It's been a bit quiet on this page for a reason—one that doesn't say anything flattering about me.
The electric range in my apartment kitchen, which has given me fits ever since we moved in, decided to up its battle plan and try to put me over the edge: the burner whose switch and thermostat was going bad went all the way, and instead of randomly surging to high stayed there no matter what it was set on.
It left me to get through Thanksgiving and Christmas with two small heating elements, a large one that could only be used to bring water to a boil in a hurry, and an oven that runs hot and doesn't heat evenly. The only way to get a slow braise or stew was in that oven on a baking stone. And once that pot or kettle of water was boiling, it had to come off the element; the heat was too intense even for cooking pasta.
More than two months and three maintenance men later, the thing has finally been repaired and is operating on all four burners. Meanwhile, one of the things that whole experience made me do is examine the way I've been looking at things. Instead of focusing on what I could still do in the kitchen, I limped along complaining bitterly about what I couldn't do.

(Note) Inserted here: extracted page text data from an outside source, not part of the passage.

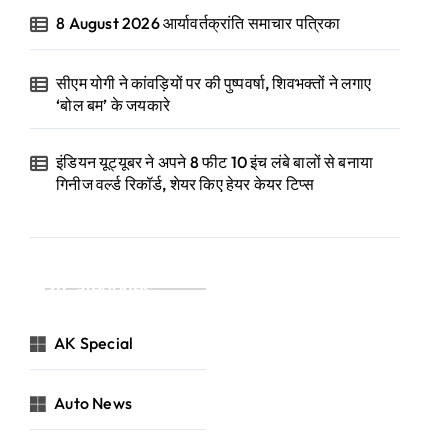
8 August 2026 आर्यावर्तक्रांति समाचार पत्रिका
सीएम योगी ने कांवड़ियों पर की पुष्पवर्षा, शिवभक्तों ने लगाए
‘बोल बम’ के जयकारे
इंडियन यूट्यूबर ने अपने 8 फीट 10 इंच लंबे बालों से बनाया
गिनीज वर्ल्ड रिकॉर्ड, शेयर किए हेयर केयर टिप्स
Categories
AK Special
Auto News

The situation, after all, wasn't nearly so bad as that of a colleague whose range completely died just before Thanksgiving, forcing her to get through the holidays with nothing but a toaster oven. Or someone who didn't even have a home, let alone a kitchen with or without a working cooktop.
You may have noticed that complaining bitterly about something one can't control or change is not terribly useful. All it does is channel one's attitude into a dark place that's hard to climb back out of again. Toward the end, I figured out how to make do with things as they were, and tried to use the time to reflect.
Now that the range is back up and running, there are no longer limits on what I can do in the kitchen. So, it's interesting that the first thing I chose to exercise my newly restored culinary freedom was a beef and macaroni casserole—yes, the kind many of us were raised on in the sixties and seventies—simple, even ordinary, comfort food.
But one of the things that the challenges of the last couple of months reminded me is that even simple, ordinary things require subtleties that we all too often take for granted—and shouldn't.
Ground Beef and Macaroni Casserole
This weeknight staple from childhood was usually made with a can of cream-of-something soup, but it's really not any more trouble to make your own sauce than it is to open a can. Well, not much more.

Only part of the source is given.